Koi are known for their unique colors and patterns that liven up a backyard pond, so having a fish with little to no color adds an unusual pop.
All varieties of koi have their own traits and standards when it comes to patterns and markings, and owning them is just a step up from an average goldfish.
We will discuss the different kinds of koi and why they might be pure or primarily white in color. There are various reasons, but most lie in genetics and species.
We will also be looking at why and what you can do to purchase or avoid having them in your pond.
Koi fish are descendants of koi carp, carefully bred and domesticated from Japan. Now, there are dozens of varieties and even more colors and shapes. Japanese koi fish have pedigrees going back centuries, but most koi hobbyists don’t immediately spring for the expensive bloodlines.
White koi can come from several types of koi, simply lacking the traditional patterns. There are pure white koi fish that have a more metallic finish to their scales or a matte finish. The astounding amount of koi variety makes almost any color combination possible, including all white without the desired pattern.
These koi fish have a white base to their body with reddish/orange markings all over. They are one of the most common koi types, and because of the specific criteria for these fish, when all white or primarily white koi spawn, they are culled to try and keep the patterns pure.
White kohaku koi are called Shiro Moji, and they are a matte white and void of any red patterns generally associated with kohaku. These fish don’t have any metallic shine to their scales and can be a crisp white without albinism.
White kohaku are caused by genetics, and looking at a fish’s pedigree or buying a mature fish will help you know whether or not the fish will maintain its pattern or throw more or less color.
A highly sought-after pattern of Kohaku koi is called a tancho. This specific look is when the fish is all white except for a symmetrical red shape on the top of its head.
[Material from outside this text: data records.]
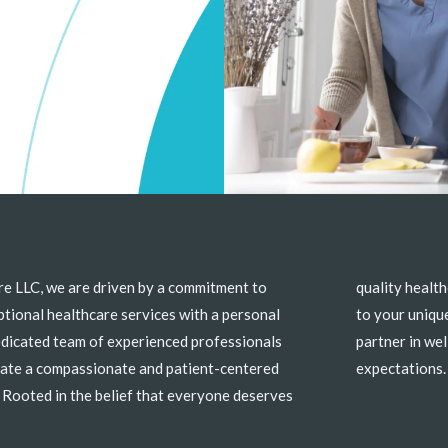
re LLC, we are driven by a commitment to
care, we offer comprehensive services tailored
tional healthcare services with a personal
ue needs. Trust Beulah Care LLC to be your
edicated team of experienced professionals
ellness, delivering care that goes beyond
reate a compassionate and patient-centered
expectations.
 Rooted in the belief that everyone deserves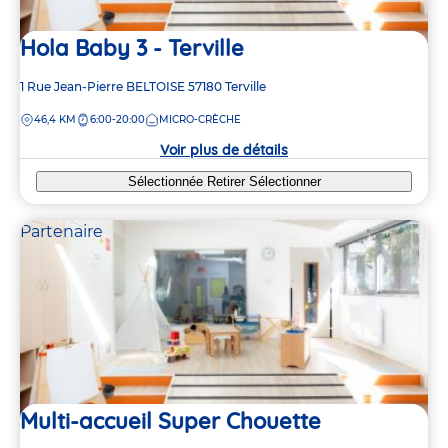
Hola Baby 3 - Terville
Adresse
1 Rue Jean-Pierre BELTOISE
57180
Terville
de
DISTANCE
46,4 KM
6:00-20:00
MICRO-CRÈCHE
la
crèche
Voir plus de détails
Sélectionnée
Retirer
Sélectionner
Partenaire
Multi-accueil Super Chouette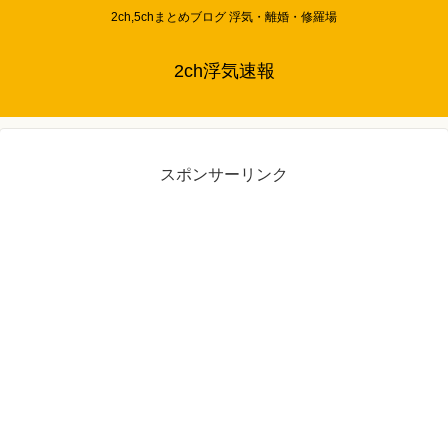
2ch,5chまとめブログ 浮気・離婚・修羅場
2ch浮気速報
スポンサーリンク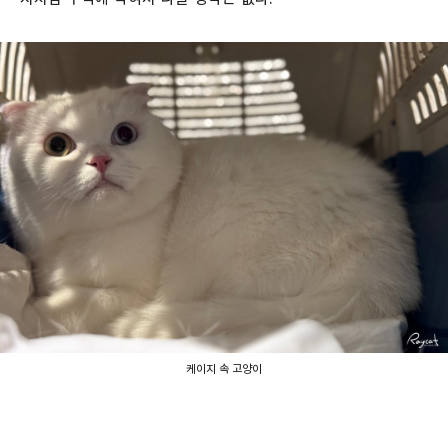
케이지 속 고양이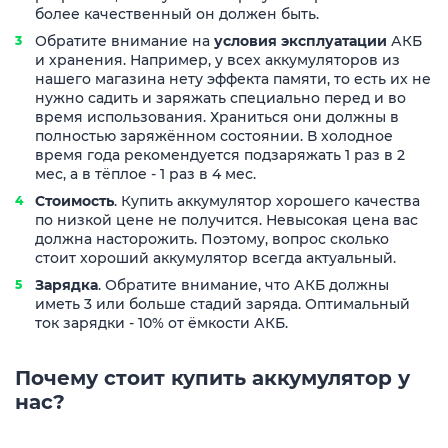
более качественный он должен быть.
Обратите внимание на
условия эксплуатации
АКБ
и хранения. Например, у всех аккумуляторов из
нашего магазина нету эффекта памяти, то есть их не
нужно садить и заряжать специально перед и во
время использования. Храниться они должны в
полностью заряжённом состоянии. В холодное
время года рекомендуется подзаряжать 1 раз в 2
мес, а в тёплое - 1 раз в 4 мес.
Стоимость
. Купить аккумулятор хорошего качества
по низкой цене не получится. Невысокая цена вас
должна насторожить. Поэтому, вопрос сколько
стоит хороший аккумулятор всегда актуальный.
Зарядка
. Обратите внимание, что АКБ должны
иметь 3 или больше стадий заряда. Оптимальный
ток зарядки - 10% от ёмкости АКБ.
Почему стоит купить аккумулятор у
нас?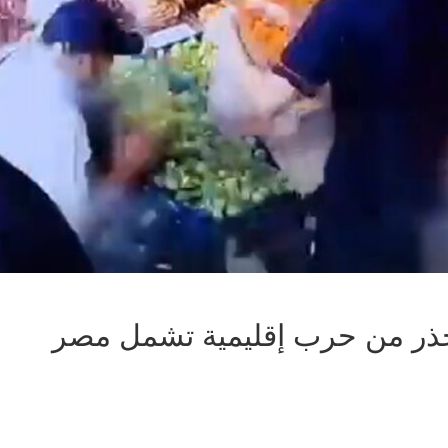
 تحذر من حرب إقليمية تشمل مصر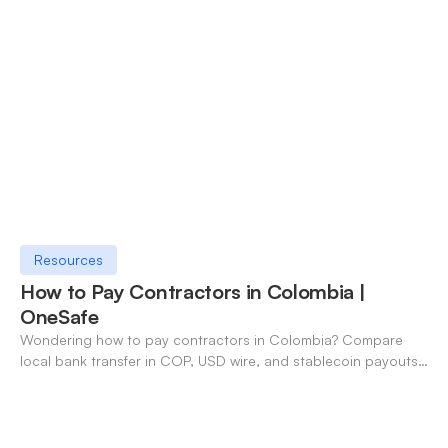
Resources
How to Pay Contractors in Colombia |
OneSafe
Wondering how to pay contractors in Colombia? Compare
local bank transfer in COP, USD wire, and stablecoin payouts.
✓ Open an account with OneSafe.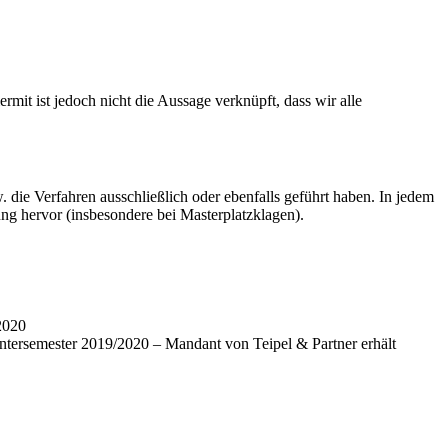
mit ist jedoch nicht die Aussage verknüpft, dass wir alle
die Verfahren ausschließlich oder ebenfalls geführt haben. In jedem
ng hervor (insbesondere bei Masterplatzklagen).
intersemester 2019/2020 – Mandant von Teipel & Partner erhält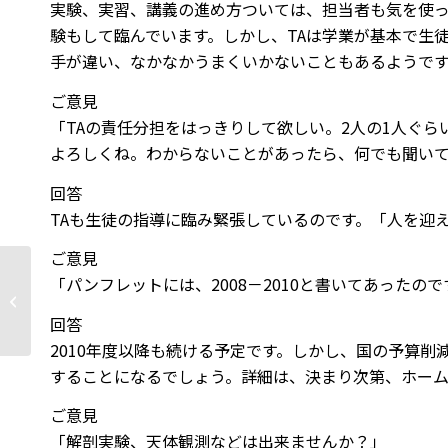
実験、実習、講義の進め方ついては、担当者も気を使っ
験もして臨んでいます。しかし、TAは学業が基本で生
手が違い、なかなかうまくいかないこともあるようで
ご意見
「TAの責任分担をはっきりして欲しい。2人の1人ぐ
よろしくね。わからないことがあったら、何でも聞い
回答
TAも生徒の指導に臨み緊張しているのです。「人を迎
ご意見
「パンフレットには、2008－2010と書いてあった
本日の理学部公開セミナーは予定通
り開催します
回答
2010年度以降も続ける予定です。しかし、国の予算
することになるでしょう。詳細は、決まり次第、ホー
ご意見
「解剖実験、天体観測などは出来ませんか？」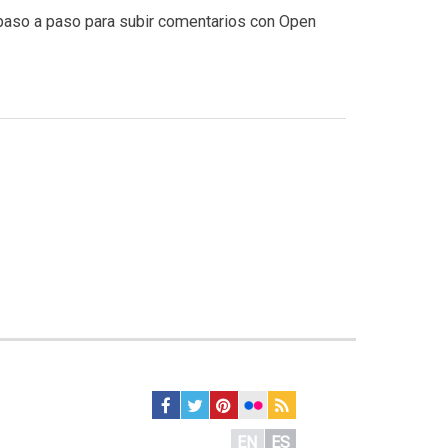
 paso a paso para subir comentarios con Open
EN
ES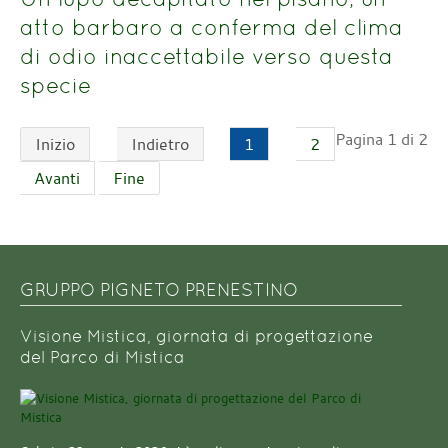
atto barbaro a conferma del clima
di odio inaccettabile verso questa
specie
Pagina 1 di 2
Inizio
Indietro
1
2
Avanti
Fine
GRUPPO PIGNETO PRENESTINO
Visione Mistica, giornata di progettazione
del Parco di Mistica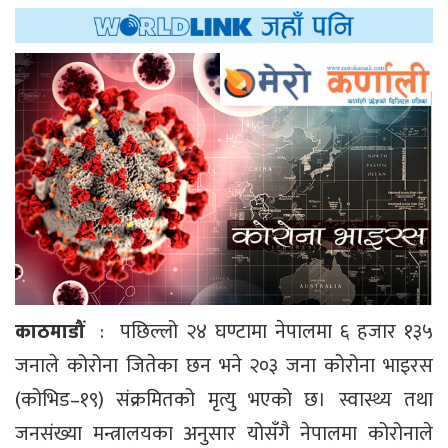
काठमाडौं
: पछिल्लो २४ घण्टामा नेपालमा ६ हजार १३५
जनाले कोरोना जितेका छन भने २०३ जना कोरोना भाइरस
(कोभिड–१९) संक्रमितको मृत्यु भएको छ। स्वास्थ्य तथा
जनसंख्या मन्त्रालयका अनुसार योसँगै नेपालमा कोरोनाले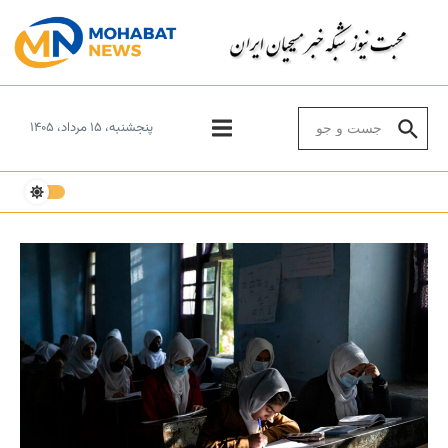
Skip to conten
Search for:
پنجشنبه، ۱۵ مرداد، ۱۴۰۵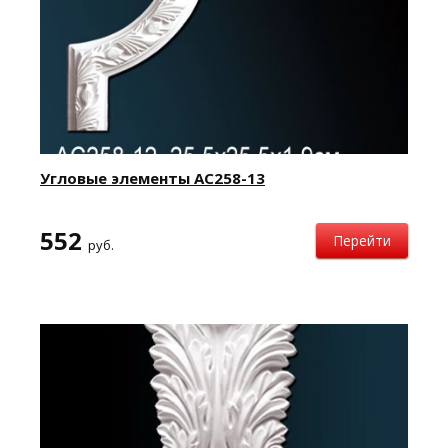
Угловые элементы AC258-13
552
Перейти
руб.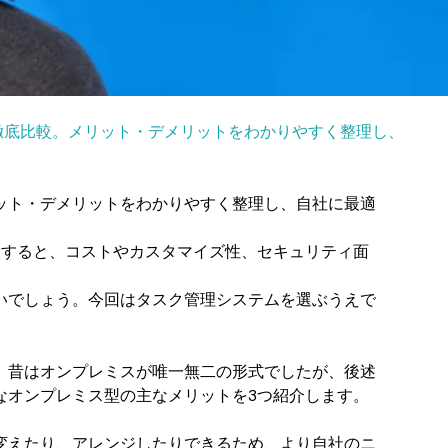
徹底比較。メリット・デメリットをわかりやすく整理し、
ット・デメリットをわかりやすく整理し、自社に最適
較すると、コストやカスタマイズ性、セキュリティ面
いでしょう。今回はタスク管理システムを選ぶうえで
。昔はオンプレミスが唯一無二の形式でしたが、後述
なオンプレミス型の主なメリットを3つ紹介します。
変えたり、アレンジしたりできるため、より自社のニ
It requires symmetry and a bright white body to be considered a true tancho.
With albinism, there is a chance for any type of koi to be pure white. These are rare and sought-after fish with token red eyes. It’s very easy to tell that a fish is an albino rather than lacking any pattern.
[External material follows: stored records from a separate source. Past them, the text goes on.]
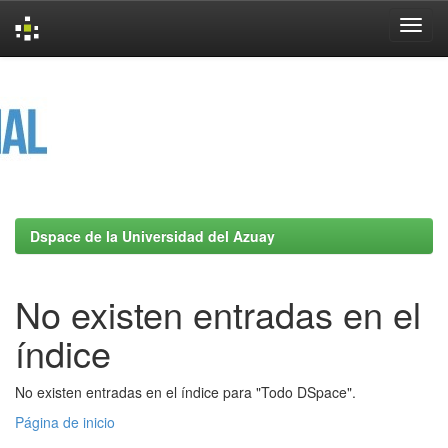
Skip
navigation
Dspace de la Universidad del Azuay
No existen entradas en el
índice
No existen entradas en el índice para "Todo DSpace".
Página de inicio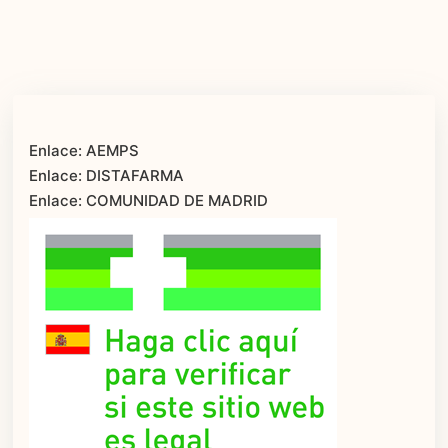
Enlace: AEMPS
Enlace: DISTAFARMA
Enlace: COMUNIDAD DE MADRID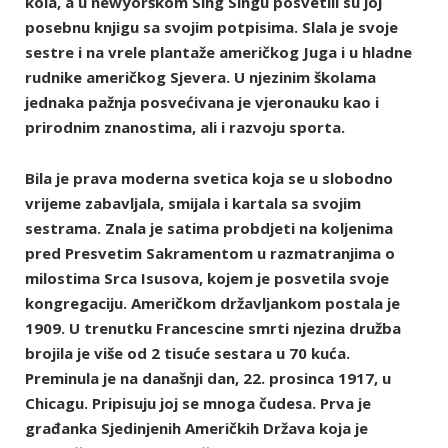
kola, a u newyorškom Sing Singu posvetili su joj
posebnu knjigu sa svojim potpisima. Slala je svoje
sestre i na vrele plantaže američkog Juga i u hladne
rudnike američkog Sjevera. U njezinim školama
jednaka pažnja posvećivana je vjeronauku kao i
prirodnim znanostima, ali i razvoju sporta.
Bila je prava moderna svetica koja se u slobodno
vrijeme zabavljala, smijala i kartala sa svojim
sestrama. Znala je satima probdjeti na koljenima
pred Presvetim Sakramentom u razmatranjima o
milostima Srca Isusova, kojem je posvetila svoje
kongregaciju. Američkom državljankom postala je
1909. U trenutku Francescine smrti njezina družba
brojila je više od 2 tisuće sestara u 70 kuća.
Preminula je na današnji dan, 22. prosinca 1917, u
Chicagu. Pripisuju joj se mnoga čudesa. Prva je
građanka Sjedinjenih Američkih Država koja je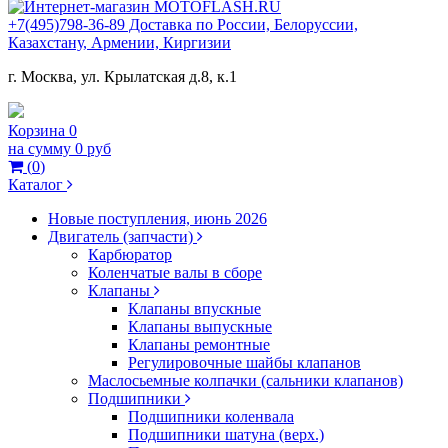
+7(495)798-36-89 Доставка по России, Белоруссии,
Казахстану, Армении, Киргизии
г. Москва, ул. Крылатская д.8, к.1
Корзина
0
на сумму
0 руб
(
0
)
Каталог
Новые поступления, июнь 2026
Двигатель (запчасти)
Карбюратор
Коленчатые валы в сборе
Клапаны
Клапаны впускные
Клапаны выпускные
Клапаны ремонтные
Регулировочные шайбы клапанов
Маслосьемные колпачки (сальники клапанов)
Подшипники
Подшипники коленвала
Подшипники шатуна (верх.)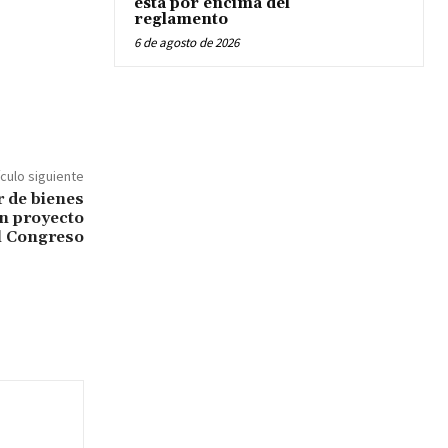
está por encima del
reglamento
6 de agosto de 2026
ículo siguiente
 de bienes
n proyecto
l Congreso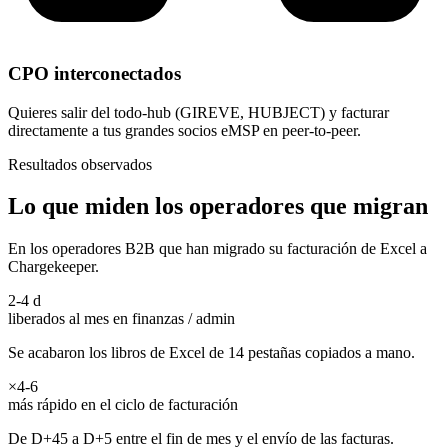
CPO interconectados
Quieres salir del todo-hub (GIREVE, HUBJECT) y facturar
directamente a tus grandes socios eMSP en peer-to-peer.
Resultados observados
Lo que miden los operadores que migran
En los operadores B2B que han migrado su facturación de Excel a
Chargekeeper.
2-4 d
liberados al mes en finanzas / admin
Se acabaron los libros de Excel de 14 pestañas copiados a mano.
×4-6
más rápido en el ciclo de facturación
De D+45 a D+5 entre el fin de mes y el envío de las facturas.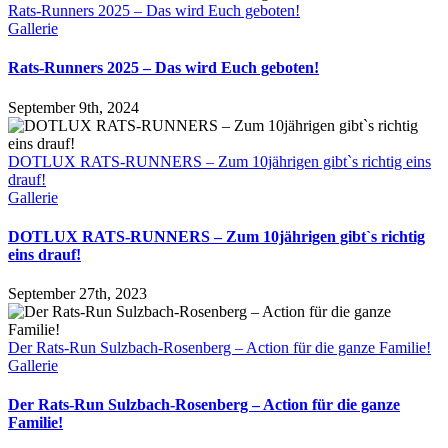
Rats-Runners 2025 – Das wird Euch geboten!
Gallerie
Rats-Runners 2025 – Das wird Euch geboten!
September 9th, 2024
DOTLUX RATS-RUNNERS – Zum 10jährigen gibt`s richtig eins
drauf!
Gallerie
DOTLUX RATS-RUNNERS – Zum 10jährigen gibt`s richtig
eins drauf!
September 27th, 2023
Der Rats-Run Sulzbach-Rosenberg – Action für die ganze Familie!
Gallerie
Der Rats-Run Sulzbach-Rosenberg – Action für die ganze
Familie!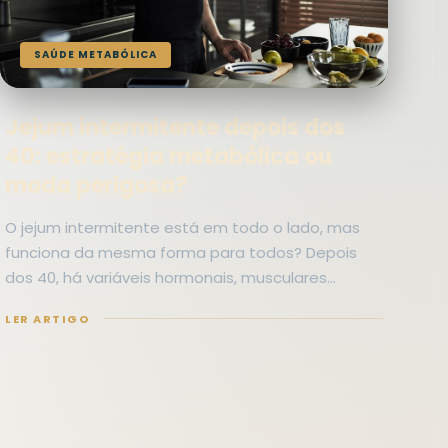
SAÚDE METABÓLICA
Jejum intermitente depois dos
40: estratégia metabólica ou
moda perigosa?
O jejum intermitente está em todo o lado, mas
funciona da mesma forma para todos? Depois
dos 40, há variáveis hormonais, musculares…
LER ARTIGO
It is purely a genetic mutation, one which can be found from humans to the smallest animal.
These are beautiful, metallic white koi fish. They are their own species and are the most consistent way to have a white koi in your pond since they are bred for the pale color.
Their scales are highly reflective, and the white needs to be consistent and unblemished all over the body, especially the head. The platinum ogon has multiple hues, but its clear white color is the most desired.
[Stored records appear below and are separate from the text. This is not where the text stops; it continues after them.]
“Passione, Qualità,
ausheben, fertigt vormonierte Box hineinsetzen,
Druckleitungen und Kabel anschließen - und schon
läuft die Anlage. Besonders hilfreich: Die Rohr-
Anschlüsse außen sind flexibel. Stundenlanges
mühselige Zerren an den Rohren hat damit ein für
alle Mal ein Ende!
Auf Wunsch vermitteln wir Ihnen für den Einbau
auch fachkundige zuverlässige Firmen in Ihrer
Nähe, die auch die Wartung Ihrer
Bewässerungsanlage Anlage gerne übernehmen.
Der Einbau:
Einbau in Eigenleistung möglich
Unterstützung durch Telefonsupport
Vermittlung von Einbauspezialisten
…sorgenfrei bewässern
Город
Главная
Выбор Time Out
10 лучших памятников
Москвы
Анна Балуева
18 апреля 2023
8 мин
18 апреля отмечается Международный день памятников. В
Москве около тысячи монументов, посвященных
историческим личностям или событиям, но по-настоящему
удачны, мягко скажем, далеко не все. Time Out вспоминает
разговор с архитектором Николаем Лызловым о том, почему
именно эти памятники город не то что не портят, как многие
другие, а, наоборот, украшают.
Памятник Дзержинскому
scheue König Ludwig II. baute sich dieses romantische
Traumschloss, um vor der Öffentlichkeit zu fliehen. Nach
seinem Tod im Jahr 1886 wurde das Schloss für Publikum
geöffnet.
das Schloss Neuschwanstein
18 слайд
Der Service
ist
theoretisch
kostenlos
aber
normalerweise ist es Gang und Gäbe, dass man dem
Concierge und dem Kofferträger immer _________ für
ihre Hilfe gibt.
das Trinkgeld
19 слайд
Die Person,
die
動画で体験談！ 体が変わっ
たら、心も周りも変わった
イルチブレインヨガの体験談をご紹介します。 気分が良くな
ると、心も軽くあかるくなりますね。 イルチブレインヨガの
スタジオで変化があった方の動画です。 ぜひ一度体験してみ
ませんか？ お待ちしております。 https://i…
This fish resembles a kohaku, but instead of a white and red pattern, there are splotches of black all over its body. Since a sanke koi has a white base, it’s possible for it to be born with very few markings. It is to have a mixture of white, black, adn red markings defined over its body.
The lack of markings makes it less desirable as a specimen, but the white color, when unblemished, makes for a stunning addition to a pond for any koi hobbyist.
This title might seem a bit spooky, but this koi originated from a cross between a wild carp and a platinum ogon. Its colors can range from dark, shimmering gray, to a more platinum color that fits into the category of a white koi.
As we’ve discussed, a predominantly white koi can come from a genetic mutation, selective breeding, or a unique pattern that can occur at random.
There are several factors that may lighten the color of your koi over time or during a season, so it’s important to know what to expect and look out for when choosing fish for your koi pond.
If you get your koi as babies, their true color pattern won’t be revealed entirely. Patches of orange can turn almost white with age, and their overall colors can fade, leaving you with a much paler koi than anticipated.
Their colors shift and change over time, so you can’t be 100% sure of what your adult koi will turn out to be.
By looking at the parents and lineage, you can usually gauge the general outcome. Koi colors and patterns are largely genetics based.
Color changes can occur from poor health as well. If your white koi is suddenly turning yellow, it might be time to check the water and see what’s going on. The vibrancy and quality of your koi’s color and scales can be the first indicator something is wrong in their habitat.
This is even more visible on a white koi since every tone and blemish is noticeable.
All koi have brighter colors in colder water. They tend to be healthier in general when the water is crisp, so a pale fish can become blindingly bright if the water temperature is lower. As seasons change, the water follows, and the pond fish adapt and change to keep up.
Your fish could have a very different tone depending on the seasons.
Koi fish have been significant in Japanese and Chinese cultures for thousands of years. These fish are tied with life and its meanings.
A white koi fish can represent success within a career, fortune, and strength.
Like all koi, they are susceptible to plenty of predators in the outside world. White koi are at a significant disadvantage, though.
Their darker skin can blend in with the stones of the outdoor koi pond while their bright, shining scales are practically a signal to all predators where they are. If they move in a school, having that highlighted target can mean trouble for the rest of them.
Many koi breeders cull the white koi to keep only the brightest and strongest patterns. The lack of colors and decoration can be seen as a flaw or as a desirable trait.